RoboSumo challenge 2010
18th May 2010
A "bout" in the competition, each robot is programmed to seek out their opponent and attempts to push them off the table.
The 2010 RoboSumo challenge, sponsored by Farnell, culminated in a dramatic final tournament last week in Room 007 in DIT Kevin Street. This demanding competition requires students in the School of Electrical Engineering Systems to design, build and program a small robot that is completely autonomous. Working in teams of three, the students build the robots using the type of electrical and electronic components that they are likely to use in industry after they graduate.
Teams of students are required to complete their robots within a tight budget, so recycled materials and parts are often used to supplement those which are purchased. Once built and programmed, the finished robots compete against each other in a dramatic three-hour sumo tournament, in which each robot tries to hunt down its opponent and drive it out of a circular arena. The students are also required to maintain an online design wiki and make presentations relating to the challenge. In addition to 1st and 2nd prize in the overall competition, four prizes were also awarded for the design quality of the robots which, according to head of Department Michael Farrell, were exceptionally strong this year. Prize money was funded by Farnell.

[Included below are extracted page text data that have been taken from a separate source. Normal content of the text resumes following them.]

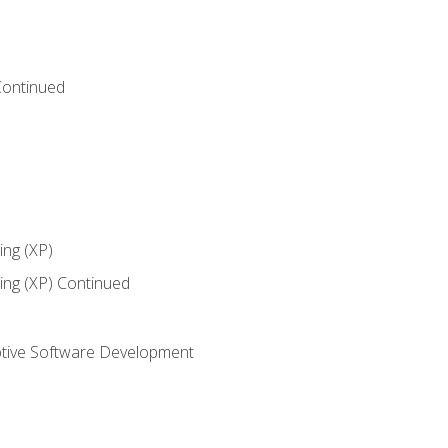
Continued
ng (XP)
ng (XP) Continued
tive Software Development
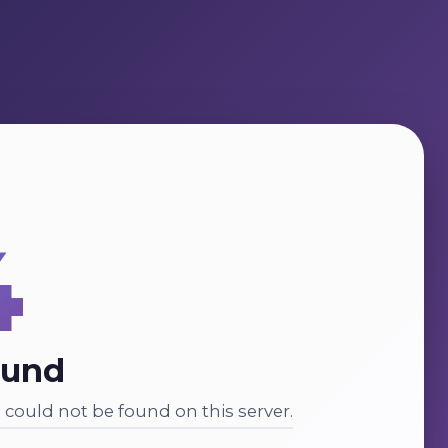
4
ound
could not be found on this server.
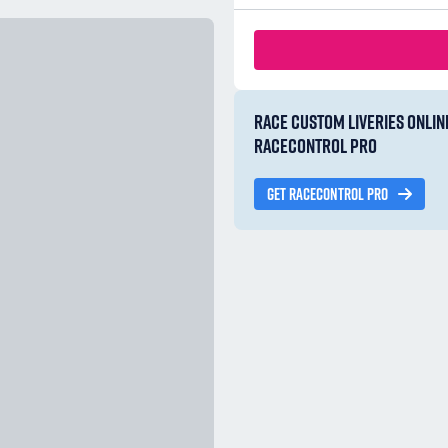
RACE CUSTOM LIVERIES ONLIN
RACECONTROL PRO
GET RACECONTROL PRO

Anthony Kelly and Carlos from sponsors Farnell, present the cheque to Head of Department of Electrical Engineering, Michael Farrell.

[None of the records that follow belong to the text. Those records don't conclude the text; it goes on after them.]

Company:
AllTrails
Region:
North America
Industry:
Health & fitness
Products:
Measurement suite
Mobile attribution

First prize went to ‘Team PSP’ – Patrick Fay, Peter Kellett and Stephen Kennedy – while ‘Sumo Miriam’ won second prize for James Salisbury, Keith McFadden and Conor Gath.

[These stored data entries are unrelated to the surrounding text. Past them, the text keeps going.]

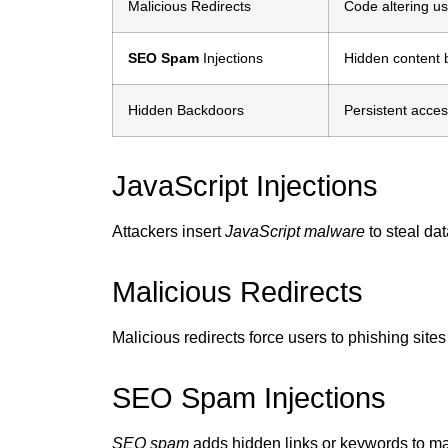
Malicious Redirects
Code altering us
SEO Spam
Injections
Hidden content 
Hidden Backdoors
Persistent acces
JavaScript Injections
Attackers insert
JavaScript malware
to steal dat
Malicious Redirects
Malicious redirects force users to phishing site
SEO Spam Injections
SEO spam
adds hidden links or keywords to ma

DT009 students Patrick Fay, Peter Kellett and Stephen Kennedy of Team "PSP" are presented with first prize by Head of Department Michael Farrell.
DT021 students James Salisbury, Keith McFadden and Conor Gath of team "Sumo Miriam" are presented with second prize.
Aidan Higgins, Niall Mulvehill, Mark Bagnall (DT009) of team "McLovin", receive their design prize
Members of team "Byrne Corey Elliott" (DT021) are presented with a design prize by Michael Farrell
DT009 students Daniel Fitzpatrick, David Murphy & Anthony MDonnell of "No Pushover" get their design prize.
John MKenna, Keith Connaughton, Brian Grennan (DT009) receive their desgin prize
The competition is a product of the Engineering Practice and Design PBL module which forms part of the DT021 and DT009 academic programmes in electrical engineering. The module is designed to allow students to combine their knowledge of instrumentation, programming, microprocessors, mechanics to produce an interesting and complex piece of engineering hardware.
The module and competition is now entering its fifth year. It is very popular with students (and staff!) and is being considered for possible inclusion in other academic programmes at DIT. For more details on the competition see http://eleceng.dit.ie/robosumo . The School of Electrical Engineering Systems would like to acknowledge the generous support of Farnell, distributor of electronic, electrical, industrial and maintenance, repair & operations (MRO) products http://ie.farnell.com).
Over the 12 weeks of the Engineering Design and Practice module, students design, build and program autonomous "sumo" robots.